A month has gone by since the last earnings report for Genworth Financial (GNW - Free Report) . Shares have lost about 17.8% in that time frame, underperforming the S&P 500.
Will the recent negative trend continue leading up to its next earnings release, or is Genworth Financial due for a breakout? Before we dive into how investors and analysts have reacted as of late, let's take a quick look at the most recent earnings report in order to get a better handle on the important catalysts.
Genworth Financial Q4 Earnings Miss, Revenues Beat
Genworth Financial incurred fourth-quarter 2018 adjusted operating loss of 58 cents per share against the Zacks Consensus Estimate of earnings of 24 cents and 65 cents earned in the year-ago quarter.
Total revenues of Genworth Financial were $2.1 billion, up 29.6% year over year.
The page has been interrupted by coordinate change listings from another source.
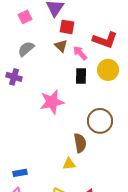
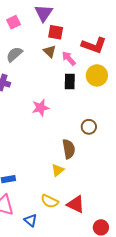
pink star: (52, 102) -> (41, 108), size x0.7
brown circle: (100, 121) -> (89, 127), size x0.6
yellow triangle: (69, 164) -> (58, 170), turned -32

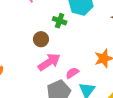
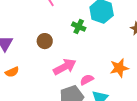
brown circle: (41, 39) -> (45, 41), moved

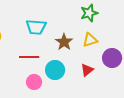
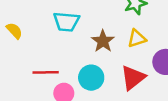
red line: (29, 57) -> (46, 72), moved
red triangle: (87, 70) -> (133, 78), size x1.5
The top line beat the Zacks Consensus Estimate by 0.6%.
Net investment income grew 0.4% year over year to $815 million on higher investment yields, partially offset by lower variable investment income.
Total benefits and expenses increased 22.8% year over year to $2.4 billion, primarily owing to higher benefits and other changes in policy reserves and acquisition and operating expenses.
Full Year Highlights
Adjusted operating income of 36 cents per share for 2018 missed the Zacks Consensus Estimate of $1.18. The bottom line plunged 74% from 2017.
Operating revenues of $8.6 billion decreased 6.8% from 2017 but beat the Zacks Consensus Estimate by 0.2%
U.S. Mortgage Insurance: Adjusted operating income of $124 million soared nearly 67.6% year over year. Loss ratio improved 1500 basis points (bps) year over year to 7%.
Canada Mortgage Insurance: Adjusted operating income was $48 million, up 11.6% year over year. Loss ratio deteriorated 900 bps year over year to 18% from higher average reserves on delinquencies in Alberta.
Australia Mortgage Insurance: Adjusted operating income of $18 million rebounded from $125 million loss incurred in the year-ago period. Loss ratio was 29% compared with (7%) in the year-ago quarter.
U.S. Life Insurance: Adjusted operating loss was $425 million, wider than the year-ago loss of $69 million due to higher loss at Long Term Care Insurance, Life Insurance as well as Fixed Annuities.
Runoff: Adjusted operating loss was $2 million against earnings of $13 million in the year- ago quarter.
Corporate and Other: Adjusted operating loss was $54 million against $390 million earned in the year-ago quarter
Genworth Financial exited the quarter with cash, cash equivalents and invested assets of $73 billion, down 5.1% from the level at year-end 2017.
Long-term borrowings of Genworth Financial totaled $4 billion as of Dec 31, 2018, down 4.7% from 2017 end.
Book value per share (excluding accumulated other comprehensive income) was $20.78 as of Dec 31, 2018, down 0.2% from the year-ago quarter’s figure.
The deadline for the Genworth Financial and China Oceanwide Holdings Group merger has been extended to Mar 15.
How Have Estimates Been Moving Since Then?
Analysts were quiet during the last two month period as none of them issued any earnings estimate revisions.